[FOM] Cardinality Beyond Regularity and Choice!
Zuhair Abdul Ghafoor Al-Johar
zaljohar at yahoo.com
Tue Dec 15 05:58:13 EST 2009
I was specifically speaking of sets that are
singletons and hereditarily singletons
at the same time, better named
as "recursive singletons".
I said the above because of the lemma in
ZF minus Regularity that for every x for every y
such that y is a member of TC(x) then there must exist
a finite sequence x1,x2,...,xn were x1 is a member
of x and every xi+1 is a member of xi and
y=xn.
So the transitive closure of every
recursive singleton is countable.
so you cannot have more than
a countable set of recursive singletons.
Of course no doubt you can have
and uncountable set of sets of
recursive singletons, simply
by powering the set of all
recursive singletons and so on.
My point is that if one can have
a proper class of recursive singletons,
then these of course would post a threat
to defining Cardinality
beyond Regularity and Choice.
To me Ur-elements weather they are
distinct empty objects, or Quine atoms
or recursive singletons, all pose
a big threat towards any definition of
cardinality beyond Regularity and Choice, since
it seems that there can be sets of them
that are incomparable to any well founded set.

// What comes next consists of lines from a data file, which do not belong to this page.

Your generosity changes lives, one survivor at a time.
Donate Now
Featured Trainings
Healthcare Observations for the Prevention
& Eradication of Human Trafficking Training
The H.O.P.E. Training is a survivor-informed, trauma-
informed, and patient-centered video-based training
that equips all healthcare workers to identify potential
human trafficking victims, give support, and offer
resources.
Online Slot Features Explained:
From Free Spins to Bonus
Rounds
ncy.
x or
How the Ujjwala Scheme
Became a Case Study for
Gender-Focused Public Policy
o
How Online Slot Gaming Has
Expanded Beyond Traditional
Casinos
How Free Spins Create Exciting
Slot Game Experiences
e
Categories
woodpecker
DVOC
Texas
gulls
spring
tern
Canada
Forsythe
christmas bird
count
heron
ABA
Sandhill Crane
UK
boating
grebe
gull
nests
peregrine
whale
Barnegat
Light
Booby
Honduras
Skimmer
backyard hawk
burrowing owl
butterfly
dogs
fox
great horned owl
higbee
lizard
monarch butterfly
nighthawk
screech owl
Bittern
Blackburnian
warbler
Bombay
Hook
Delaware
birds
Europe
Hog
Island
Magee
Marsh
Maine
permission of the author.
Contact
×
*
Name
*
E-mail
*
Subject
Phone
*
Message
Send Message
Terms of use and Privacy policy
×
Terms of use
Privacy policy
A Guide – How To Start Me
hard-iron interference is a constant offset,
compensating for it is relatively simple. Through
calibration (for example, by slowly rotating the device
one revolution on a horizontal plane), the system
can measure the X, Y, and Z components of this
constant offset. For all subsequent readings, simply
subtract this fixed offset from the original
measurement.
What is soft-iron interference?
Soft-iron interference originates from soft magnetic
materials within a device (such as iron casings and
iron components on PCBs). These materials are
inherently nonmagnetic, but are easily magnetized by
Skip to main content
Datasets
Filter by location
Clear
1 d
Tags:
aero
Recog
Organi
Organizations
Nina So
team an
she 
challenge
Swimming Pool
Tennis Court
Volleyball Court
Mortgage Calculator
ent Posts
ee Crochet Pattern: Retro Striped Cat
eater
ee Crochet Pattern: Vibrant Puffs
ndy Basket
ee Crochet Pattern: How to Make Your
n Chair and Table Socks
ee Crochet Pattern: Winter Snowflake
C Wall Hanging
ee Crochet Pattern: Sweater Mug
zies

However if we work in a theory
with pure sets, i.e. sets that do not
have any of those Ur-elements in their
transitive closures, then my guess
is that we may have a general definition
of Cardinality even beyond Regularity and
Choice.
Ur-elements are the culprits.(I assume)
Zuhair
--- On Tue, 12/15/09, T.Forster at dpmms.cam.ac.uk <T.Forster at dpmms.cam.ac.uk> wrote:
> From: T.Forster at dpmms.cam.ac.uk <T.Forster at dpmms.cam.ac.uk>
> Subject: Re: [FOM] Cardinality Beyond Regularity and Choice!
> To: "Zuhair Abdul Ghafoor Al-Johar" <zaljohar at yahoo.com>
> Date: Tuesday, December 15, 2009, 12:01 AM
> I would bet good money that sets that
> are herediotarily singletons would do just as well. Why do
> you say there can be only countably many of them?